Entre rumeurs de menaces sur les témoins et peur des représailles... « C'est l'omerta qui règne. »
Depuis la manifestation, le quartier est en tout cas plongé dans une atmosphère pesante, entre rumeurs de menaces sur les témoins et peur des représailles... En témoigne la paralysie de l'enquête du 12 mai. Les faits s'étaient déroulés en plein après-midi à la sortie d'un parc. Le service central accident de la préfecture de police n'a pourtant recueilli aucun témoignage sur le fuyard à moto. « Il y a visiblement des gens qui savent des choses. Mais, dans ce quartier, c'est l'omerta qui règne », reconnaît un policier. « Le problème des Amandiers va bien au-delà de la simple insécurité routière », confirme Laurent Boudereaux, adjoint au maire du XX e chargé de la sécurité, en rappelant que les trafics de drogue sont récurrents dans le secteur. « Il y a des bandes qui se structurent autour de ces trafics et une logique de territoire qui se développe à nouveau fortement dans le quartier. »

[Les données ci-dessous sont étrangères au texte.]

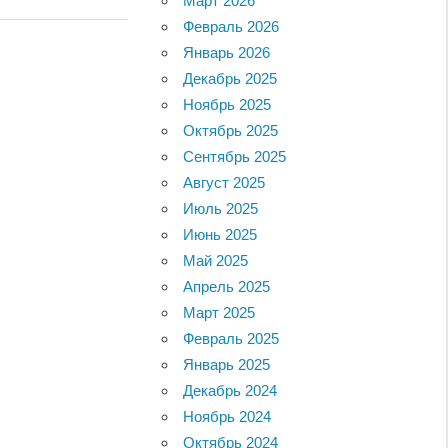
Март 2026
Февраль 2026
Январь 2026
Декабрь 2025
Ноябрь 2025
Октябрь 2025
Сентябрь 2025
Август 2025
Июль 2025
Июнь 2025
Май 2025
Апрель 2025
Март 2025
Февраль 2025
Январь 2025
Декабрь 2024
Ноябрь 2024
Октябрь 2024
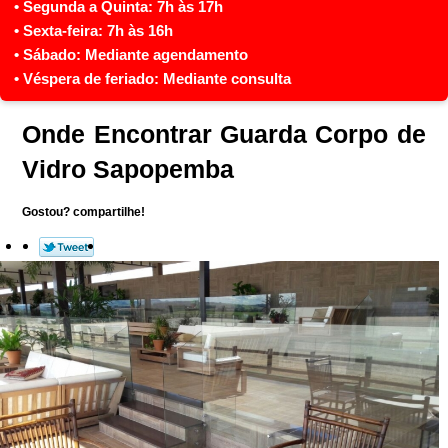
Onde Encontrar Guarda Corpo de
Vidro Sapopemba
Gostou? compartilhe!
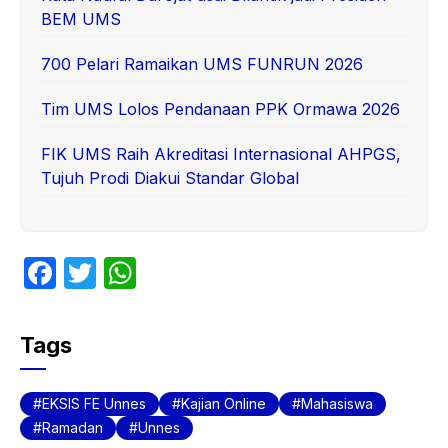
BEM UMS
700 Pelari Ramaikan UMS FUNRUN 2026
Tim UMS Lolos Pendanaan PPK Ormawa 2026
FIK UMS Raih Akreditasi Internasional AHPGS,
Tujuh Prodi Diakui Standar Global
F
T
W
a
w
h
c
itt
at
Tags
e
er
s
b
A
EKSIS FE Unnes
Kajian Online
Mahasiswa
o
p
Ramadan
Unnes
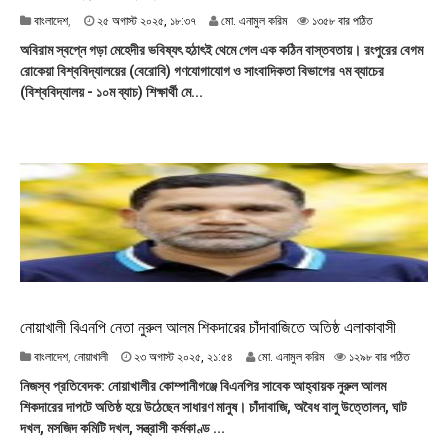
২
বাংলাদেশ
,
২৫ অগাস্ট ২০২৫, ১৮:৩৭
মো. এনামুল করিম
১৩৫৮ বার পঠিত
৫
অবিরাম স্বপ্নে গড়া মেহেদীর ভবিষ্যৎ হঠাৎই থেমে গেল এক কঠিন বাস্তবতায়। রংপুরের বেগম
অ
রোকেয়া বিশ্ববিদ্যালয়ের (বেরোবি) গণযোগাযোগ ও সাংবাদিকতা বিভাগের ৭ম ব্যাচের
গা
(বিশ্ববিদ্যালয় - ১০ম ব্যাচ) শিক্ষার্থী মে...
স্ট
২
০
২
৫
,
১
৮
:
৩
৭
নোয়াখালী বিএনপি নেতা নুরুল আলম শিকদারের চাঁদাবাজিতে অতিষ্ঠ এলাকাবাসী
২
বাংলাদেশ
,
নোয়াখালী
২৩ অগাস্ট ২০২৫, ২১:৫৪
মো. এনামুল করিম
১২৯৮ বার পঠিত
৩
নিজস্ব প্রতিবেদক: নোয়াখালীর কোম্পানীগঞ্জে বিএনপির সাবেক আহ্বায়ক নুরুল আলম
অ
শিকদারের দাপটে অতিষ্ঠ হয়ে উঠেছেন সাধারণ মানুষ। চাঁদাবাজি, অবৈধ বালু উত্তোলন, ঘাট
গা
দখল, মসজিদ কমিটি দখল, সন্ত্রাসী কর্মকাণ্ড ...
স্ট
২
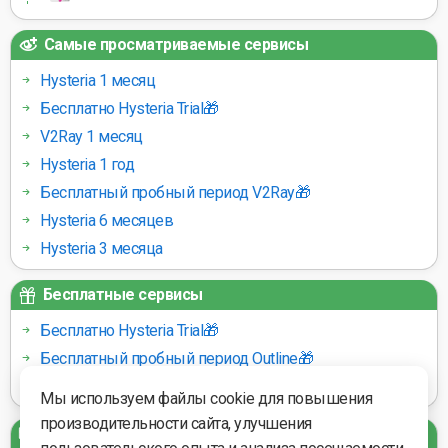
Самые просматриваемые сервисы
Hysteria 1 месяц
Бесплатно Hysteria Trial🎁
V2Ray 1 месяц
Hysteria 1 год
Бесплатный пробный период V2Ray🎁
Hysteria 6 месяцев
Hysteria 3 месяца
Бесплатные сервисы
Бесплатно Hysteria Trial🎁
Бесплатный пробный период Outline🎁
Бесплатный пробный период V2Ray🎁
Мы используем файлы cookie для повышения
производительности сайта, улучшения
Платёжные шлюзы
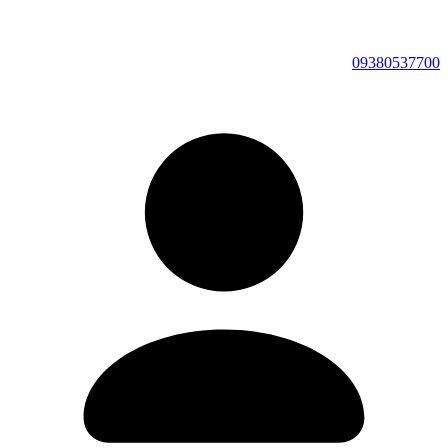
09380537700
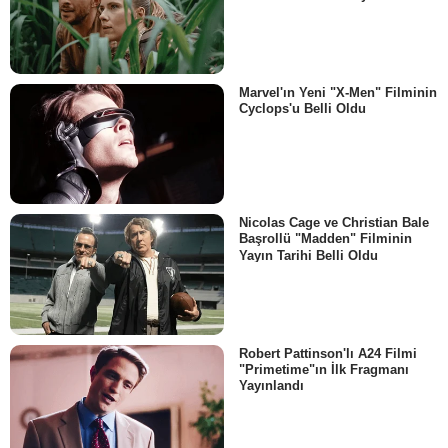
Marvel'ın Yeni "X-Men" Filminin
Cyclops'u Belli Oldu
Nicolas Cage ve Christian Bale
Başrollü "Madden" Filminin
Yayın Tarihi Belli Oldu
Robert Pattinson'lı A24 Filmi
"Primetime"ın İlk Fragmanı
Yayınlandı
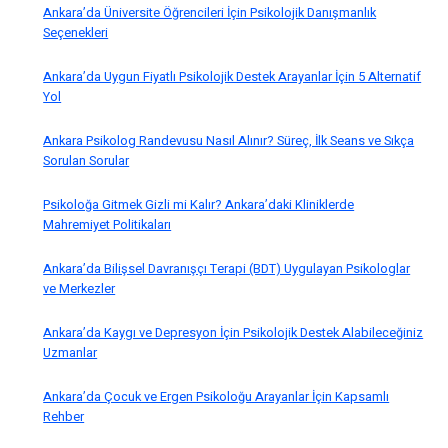
Ankara’da Üniversite Öğrencileri İçin Psikolojik Danışmanlık
Seçenekleri
Ankara’da Uygun Fiyatlı Psikolojik Destek Arayanlar İçin 5 Alternatif
Yol
Ankara Psikolog Randevusu Nasıl Alınır? Süreç, İlk Seans ve Sıkça
Sorulan Sorular
Psikoloğa Gitmek Gizli mi Kalır? Ankara’daki Kliniklerde
Mahremiyet Politikaları
Ankara’da Bilişsel Davranışçı Terapi (BDT) Uygulayan Psikologlar
ve Merkezler
Ankara’da Kaygı ve Depresyon İçin Psikolojik Destek Alabileceğiniz
Uzmanlar
Ankara’da Çocuk ve Ergen Psikoloğu Arayanlar İçin Kapsamlı
Rehber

Un point chaud du trafic de drogue
Même si le quartier des Amandiers, à la fois populaire et bobo, n'a a priori pas grand-chose à voir avec une cité sensible de banlieue, le secteur (et plus particulièrement la rue Duris) est cependant classé par la brigade des stupéfiants parmi les points chauds du trafic de drogue dans la capitale [une rapide recherche sur un moteur américain montre que les trafics de stupéfiants dans le 20e sont souvent évoqués au Conseil de Paris, note du ouaibemaître].
Le préfet interpellé
L'adjoint au maire Laurent Boudereaux, qui participera le 27 juin à une table ronde avec les habitants, le maire et le futur commissaire du XXe vient par ailleurs d'interpeller le préfet de police pour qu'il mette en place un « dispositif exceptionnel » aux Amandiers. Lors du dernier conseil d'arrondissement, en début de semaine, les élus ont également adopté un vœu pour accélérer les travaux de sécurisation du passage piéton de tous les dangers. Il y a urgence. Hier, malgré les récents accidents, plusieurs jeunes à scooter continuaient à remonter les rues à contresens et à zigzaguer sur les trottoirs du quartier. « Faudra-t-il un mort ? » répètent les habitants.
(*) Les prénoms ont été changés.
© Benoît Hasse, Le Parisien du 15 juin
En effet, en tapant Amandiers, on arrive ici.
Tout ceci fait froid dans le dos... Perdre la vie aussi simplement, parce que les potes s'amusaient.... Brrr
Rédigé par : Parapluie | 17/06/2007 à 15h46
"Parapluie",
il s'agit d'un quartier particulièrement accidentogène, ce depuis des années.
mais, contrairement à encore il y a dix ans, on assiste à moins de règlements de comptes avec morts par arme blanche ou arme à feu.